Mercer Wealth, which globally has $160 billion in AUM, plans to boost its AUM in the region to $2-$3bn in the next 2-3 years from the present $1bn, said Yasir AbuShaban, a Dubai-based principal with Mercer Wealth.

Within the next two to three years, we are looking at reaching $2 to $3 billion as a conservative estimate and we do see an opportunity to do so,” said Mr AbuShaban.

Mercer does not directly make investments, but allocates clients’ money they have discretion to, to professional asset managers. They also provide advice to clients.

“We have buying power. We can negotiate on their (client’s) behalf with asset managers to provide them lower fees than they otherwise would have to get on their own,” he added.

Mercer Wealth’s clients include sovereign wealth funds, family offices, and insurance companies among others.

From its office in Dubai, Mercer also looks after Africa, India and Turkey, where they also see opportunity for growth.

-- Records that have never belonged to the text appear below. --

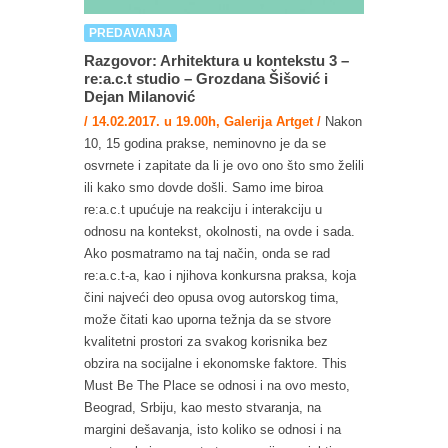
PREDAVANJA
Razgovor: Arhitektura u kontekstu 3 –
re:a.c.t studio – Grozdana Šišović i
Dejan Milanović
/ 14.02.2017. u 19.00h, Galerija Artget /
Nakon
10, 15 godina prakse, neminovno je da se
osvrnete i zapitate da li je ovo ono što smo želili
ili kako smo dovde došli. Samo ime biroa
re:a.c.t upućuje na reakciju i interakciju u
odnosu na kontekst, okolnosti, na ovde i sada.
Ako posmatramo na taj način, onda se rad
re:a.c.t-a, kao i njihova konkursna praksa, koja
čini najveći deo opusa ovog autorskog tima,
može čitati kao uporna težnja da se stvore
kvalitetni prostori za svakog korisnika bez
obzira na socijalne i ekonomske faktore. This
Must Be The Place se odnosi i na ovo mesto,
Beograd, Srbiju, kao mesto stvaranja, na
margini dešavanja, isto koliko se odnosi i na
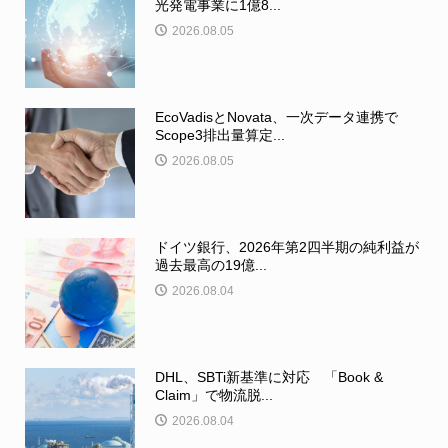
光発電事業に1億8...
2026.08.05
EcoVadisとNovata、一次データ連携で
Scope3排出量算定...
2026.08.05
ドイツ銀行、2026年第2四半期の純利益が
過去最高の19億...
2026.08.04
DHL、SBTi新基準に対応 「Book &
Claim」で物流脱...
2026.08.04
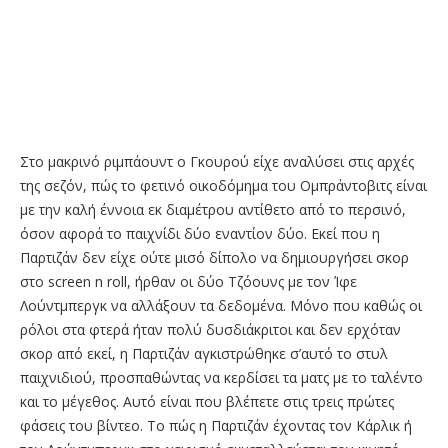
Στο μακρινό ριμπάουντ ο Γκουρού είχε αναλύσει στις αρχές
της σεζόν, πώς το φετινό οικοδόμημα του Ομπράντοβιτς είναι
με την καλή έννοια εκ διαμέτρου αντίθετο από το περσινό,
όσον αφορά το παιχνίδι δύο εναντίον δύο. Εκεί που η
Παρτιζάν δεν είχε ούτε μισό δίπολο να δημιουργήσει σκορ
στο screen n roll, ήρθαν οι δύο Τζόουνς με τον Ίφε
Λούντμπεργκ να αλλάξουν τα δεδομένα. Μόνο που καθώς οι
ρόλοι στα φτερά ήταν πολύ δυσδιάκριτοι και δεν ερχόταν
σκορ από εκεί, η Παρτιζάν αγκιστρώθηκε σ’αυτό το στυλ
παιχνιδιού, προσπαθώντας να κερδίσει τα ματς με το ταλέντο
και το μέγεθος. Αυτό είναι που βλέπετε στις τρεις πρώτες
φάσεις του βίντεο. Το πώς η Παρτιζάν έχοντας τον Κάρλικ ή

Wealth creation in Middle East and Africa (MEA) grew 8.5 per cent to $8.1 trillion last year from $7.5tn in 2015, higher than last year’s global average of 6 per cent and the second-highest growth in a region after Asia-Pacific which grew 9.9 per cent, according to consultancy Boston Consulting Group (BCG). In the region, where wealth grew just 1.9 per cent in 2015 compared with 2014, a pickup in oil prices has helped in wealth generation.

BCG is forecasting MEA wealth will rise to $12tn by 2021, growing at an annual average of 8 per cent.

Drivers of wealth generation in the region will be split evenly between new wealth creation and growth of performance of existing assets, according to BCG.

Another general trend in the region is clients’ looking for a comprehensive approach to investing, according to Mr AbuShaban.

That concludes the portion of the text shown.